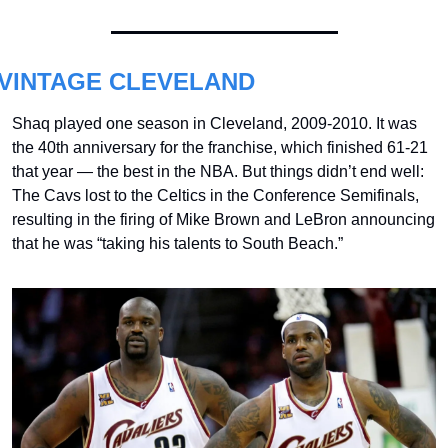
VINTAGE CLEVELAND
Shaq played one season in Cleveland, 2009-2010. It was 
the 40th anniversary for the franchise, which finished 61-21 
that year — the best in the NBA. But things didn’t end well: 
The Cavs lost to the Celtics in the Conference Semifinals, 
resulting in the firing of Mike Brown and LeBron announcing 
that he was “taking his talents to South Beach.”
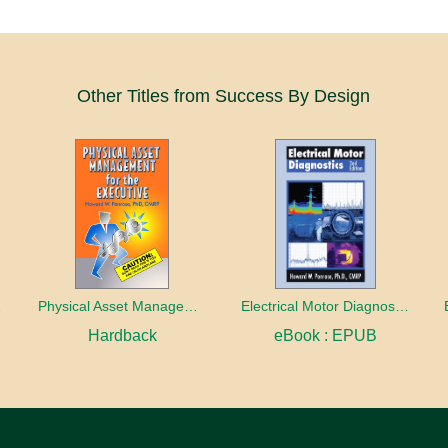
Other Titles from Success By Design
stics
Physical Asset Management for the Executive
Electrical Motor Diagnostics 2nd Edition
Hardback
eBook : EPUB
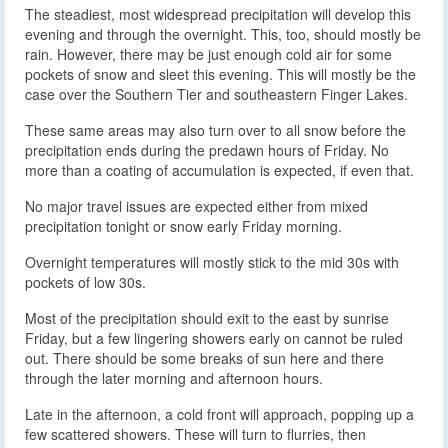
The steadiest, most widespread precipitation will develop this
evening and through the overnight. This, too, should mostly be
rain. However, there may be just enough cold air for some
pockets of snow and sleet this evening. This will mostly be the
case over the Southern Tier and southeastern Finger Lakes.
These same areas may also turn over to all snow before the
precipitation ends during the predawn hours of Friday. No
more than a coating of accumulation is expected, if even that.
No major travel issues are expected either from mixed
precipitation tonight or snow early Friday morning.
Overnight temperatures will mostly stick to the mid 30s with
pockets of low 30s.
Most of the precipitation should exit to the east by sunrise
Friday, but a few lingering showers early on cannot be ruled
out. There should be some breaks of sun here and there
through the later morning and afternoon hours.
Late in the afternoon, a cold front will approach, popping up a
few scattered showers. These will turn to flurries, then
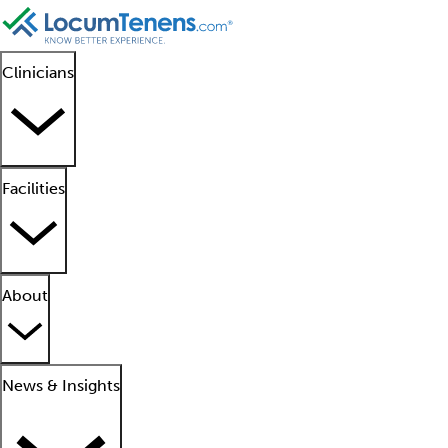
Clinicians
Facilities
About
News & Insights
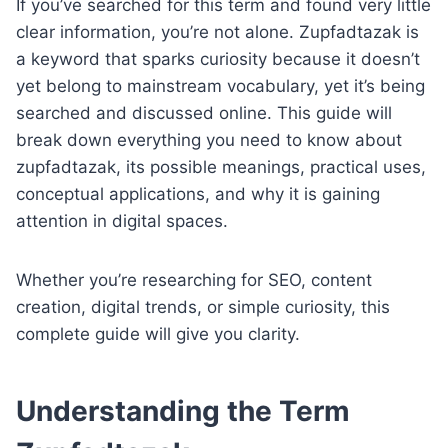
If you’ve searched for this term and found very little
clear information, you’re not alone. Zupfadtazak is
a keyword that sparks curiosity because it doesn’t
yet belong to mainstream vocabulary, yet it’s being
searched and discussed online. This guide will
break down everything you need to know about
zupfadtazak, its possible meanings, practical uses,
conceptual applications, and why it is gaining
attention in digital spaces.
Whether you’re researching for SEO, content
creation, digital trends, or simple curiosity, this
complete guide will give you clarity.
Understanding the Term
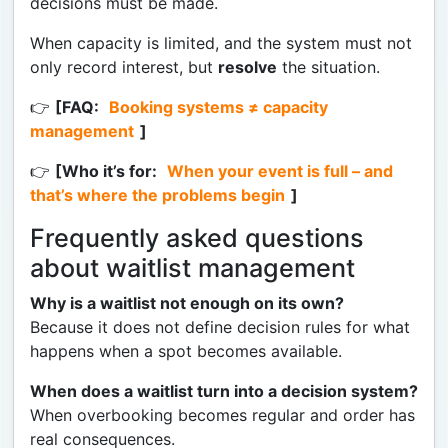
decisions must be made.
When capacity is limited, and the system must not
only record interest, but
resolve
the situation.
👉
[FAQ:
Booking systems ≠ capacity
management
]
👉
[Who it’s for:
When your event is full – and
that’s where the problems begin
]
Frequently asked questions
about waitlist management
Why is a waitlist not enough on its own?
Because it does not define decision rules for what
happens when a spot becomes available.
When does a waitlist turn into a decision system?
When overbooking becomes regular and order has
real consequences.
○ ○ ○ ○
The problem:
All the lines that hold the word "afternoon" must appear in the answer, copied from the records.

Solution for this exercise:
through the later morning and afternoon hours.
Late in the afternoon, a cold front will approach, popping up a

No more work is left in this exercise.